Code changes constantly. The index needs to stay current.
import watchdog
from watchdog.observers import Observer
from watchdog.events import FileSystemEventHandler
class CodebaseIndexer(FileSystemEventHandler):
def __init__(self, vector_store):
self.vector_store = vector_store
self.pending_updates = set()
def on_modified(self, event):
if event.src_path.endswith((".py", ".ts", ".go")):
self.pending_updates.add(event.src_path)
def flush_updates(self):
"""Process pending file updates in batch."""
for filepath in self.pending_updates:
chunks = chunk_python_file(open(filepath).read(), filepath)
# Delete old chunks for this file
self.vector_store.delete(filter={"filepath": filepath})
# Insert new chunks
self.vector_store.upsert(chunks)
self.pending_updates.clear()Run the flush every 30 seconds. This keeps the index within 30 seconds of the current state, which is fresh enough for code assistance.
| Failure | Mitigation |
|---|---|
| Hallucinated API signatures | Retrieve actual function signatures from codebase, not from model knowledge |
| Outdated index for heavily-changed files | Prioritize recent commits in index freshness, flag "stale" context |
| Completion suggestion causes syntax error | Run syntax check on suggestions before showing them |
| Multi-file edit breaks tests | Suggest running tests after applying edits, don't auto-apply |
| Context window overflow on large files | Truncate to relevant functions around cursor, not full file |
Key Takeaways:
- Code requires AST-based chunking, not generic text splitting. Functions and classes are the natural chunk boundaries.

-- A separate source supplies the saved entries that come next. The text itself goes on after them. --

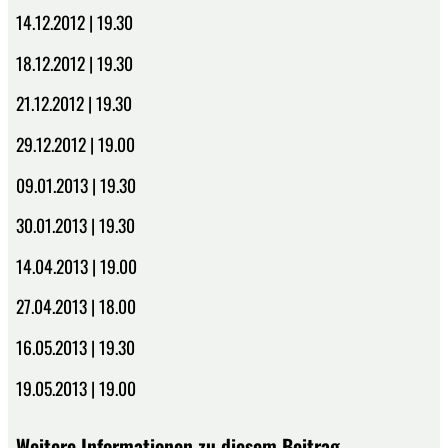
14.12.2012 | 19.30
18.12.2012 | 19.30
21.12.2012 | 19.30
29.12.2012 | 19.00
09.01.2013 | 19.30
30.01.2013 | 19.30
14.04.2013 | 19.00
27.04.2013 | 18.00
16.05.2013 | 19.30
19.05.2013 | 19.00
Weitere Informationen zu diesem Beitrag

- Inline completions have a hard 80-100ms budget. Use local models, aggressive caching, and speculative prefetch to meet it.
- Multi-file editing is an agentic workflow with human-in-loop. The agent generates diffs; the developer reviews and applies. Auto-applying without review is not production-ready.
"A code assistant that hallucinates function signatures is worse than no assistant. Ground everything in the actual codebase."